Book talk

Sep. 18th, 2008 05:52 pm
eleneariel: (reading is the key)
[personal profile] eleneariel
Let's talk about books, because let me tell you, the best therapy I know among booklovers is a good bookish discussion. (I wandered around town during lunch trying to get my mind off something and ended up at the bookstore, comparing reader's advisory notes with the men who work there. Bliss!)
 
So here are some bookish questions that I found somewhere quite awhile ago (at [livejournal.com profile] kiwiria 's journal? maybe?). Feel free to chime in or answer the questions yourself!
 
1. Do you remember how you developed a love for reading? I don't remember not being able to read, so ... no, I guess not. Our home was full of books, my parents read to me, I observed them reading for pleasure. I'm sure all of those things helped.

2. What are some books you read as a child? The very first thing I can remember is probably Amelia Bedelia, but I soon moved on to Nancy Drew, A. A. Milne, Janette Oke, Laura Ingalls Wilder ... a lot of the classic children's books I didn't discover until I was in my teens, though, like The Hobbit, Anne of Green Gables, Roald Dahl, and E. Nesbit.

3. What is your favorite genre? I don't have one. Seriously. I read just about everything.
 
4. Do you have a favorite novel? Going purely by number of times read, I'm pretty sure Gone with the Wind would win, I've read it at least eight, possibly ten times. Lord of the Rings would come next; I think I've read each volume about six times.

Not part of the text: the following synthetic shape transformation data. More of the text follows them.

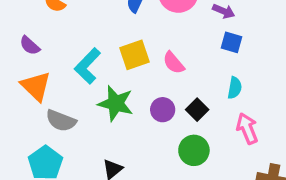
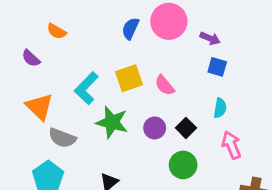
purple semicircle: (30, 46) -> (31, 58), moved

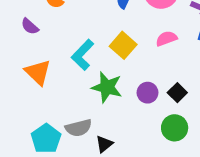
yellow square: (129, 78) -> (123, 45), turned -30
pink semicircle: (165, 85) -> (166, 39), moved, turned 110
gray semicircle: (62, 138) -> (78, 128), moved, turned -35

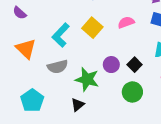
green star: (107, 87) -> (87, 79), moved
gray semicircle: (78, 128) -> (58, 67), moved

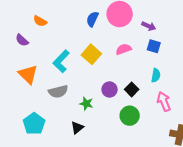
green star: (87, 79) -> (86, 104), size x0.6

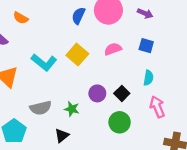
purple arrow: (149, 26) -> (145, 13), moved
cyan L-shape: (61, 61) -> (44, 62), turned -95
gray semicircle: (58, 91) -> (41, 108), moved

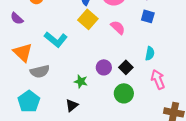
blue square: (146, 46) -> (148, 16), moved
pink semicircle: (113, 49) -> (118, 27), turned 63
yellow square: (77, 55) -> (88, 19), moved
gray semicircle: (41, 108) -> (40, 71), moved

5. Where do you usually read? In bed!

6. When do you usually read? During breakfast, during lunch, during dinner (assuming I'm eating alone), while on the elliptical at the gym, while waiting in line anywhere, and I usually read for about an hour before bed.

7. Do you usually have more than one book you are reading at a time? Er. Yes. At least four and as many as seven or eight.

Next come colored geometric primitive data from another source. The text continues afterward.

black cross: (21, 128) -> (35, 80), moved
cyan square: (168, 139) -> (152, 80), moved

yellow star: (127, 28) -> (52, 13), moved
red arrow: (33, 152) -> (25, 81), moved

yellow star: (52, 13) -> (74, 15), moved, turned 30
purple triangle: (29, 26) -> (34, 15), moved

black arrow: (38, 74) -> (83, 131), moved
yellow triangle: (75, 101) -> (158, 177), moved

8. Do you read nonfiction in a different way or place than you read fiction? How would you read nonfiction in a different way? You mean, like, backwards? or while standing on your head? The only way in which I read books differently is that I usually choose lighter fare to read in public (at the gym or the airport, say) because I like to people watch and it's harder to read a book on a Deep and Weighty Topic when you're looking up every twenty seconds to wonder about a stranger's life story or WHAT THE HECK WAS SHE THINKING WHEN SHE GOT DRESSED THIS MORNING, HEY? 

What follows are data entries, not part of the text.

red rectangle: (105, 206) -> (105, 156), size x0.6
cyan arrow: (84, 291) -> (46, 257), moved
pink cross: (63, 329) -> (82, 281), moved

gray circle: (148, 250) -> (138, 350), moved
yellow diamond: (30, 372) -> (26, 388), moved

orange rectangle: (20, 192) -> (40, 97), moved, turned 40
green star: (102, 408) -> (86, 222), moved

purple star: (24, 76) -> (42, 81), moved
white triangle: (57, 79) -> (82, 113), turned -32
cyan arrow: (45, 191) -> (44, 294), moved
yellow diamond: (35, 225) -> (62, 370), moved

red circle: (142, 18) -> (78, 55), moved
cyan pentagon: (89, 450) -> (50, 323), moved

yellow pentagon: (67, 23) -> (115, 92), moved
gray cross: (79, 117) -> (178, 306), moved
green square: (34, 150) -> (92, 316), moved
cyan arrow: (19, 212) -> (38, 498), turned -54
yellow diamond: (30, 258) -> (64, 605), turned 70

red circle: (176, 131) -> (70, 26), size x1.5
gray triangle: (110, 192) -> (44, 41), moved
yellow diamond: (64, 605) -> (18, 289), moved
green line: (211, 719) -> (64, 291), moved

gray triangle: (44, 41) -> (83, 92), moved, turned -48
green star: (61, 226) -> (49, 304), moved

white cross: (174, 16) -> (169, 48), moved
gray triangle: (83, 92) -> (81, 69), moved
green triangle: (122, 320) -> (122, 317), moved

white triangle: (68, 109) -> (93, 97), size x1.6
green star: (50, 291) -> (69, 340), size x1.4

9. Do you buy most of the books you read, or borrow them, or check them out of the library? I work in a library, ergo I read a lot of library books. But I'm a book horder, so I if I really like a book, chances are high that I'll do my best to obtain my own copy.

10. Do you keep most of the books you buy? If not, what do you do with them? I keep most of them, but sometimes I accidentally buy duplicates. I give them away or put them on paperbackswap.com

11. If you have children, what are some of the favorite books you have shared with them? Were they some of the same ones you read as a child? No kids, but I have lots of plans if I ever have any. :D We're going to definitely start off with lots of Mo Williams!
 
12. What are you reading now? Hollywood Irish (interviews with Irish actors), Doing Our Own Thing (I have such a huge academic crush on John McWhorter), The Luxe (all I can say now is that it had potential to be a Wharton-esque teen novel), and Buying In (about brands and consumerism).

13. Do you keep a TBR (to be read) list? That would be at Goodreads.

14. What's next? See the Goodreads list.

15. What books would you like to reread? I wish I had more time to reread. I used to a lot more - I'd read Lord of the Rings and the Anne of Green Gables series at least once a year, and there was that time when I spent almost a year chain-reading Gone with the Wind. *cough* Anything that I've really enjoyed, I'd enjoy reading again.

16. Who are your favorite authors? C.S. Lewis, L.M. Montgomery, Tolkien, Douglas Adams, Diana Gabaldon, Terry Pratchett, David Hackett Fischer, um ... lots more.


 

Date: 2008-09-19 07:11 pm (UTC)
From: [identity profile] melyndie.livejournal.com
Good questionnaire! I can't imagine life without reading. That would be like a life without friends. I would be lonely.

Date: 2008-09-20 03:08 pm (UTC)
From: [identity profile] eattheolives.livejournal.com
If it came down to a question between choosing to lose all my books or lose all my friends ... honestly, that would be a tough call. ;) Either way would be terribly lonely!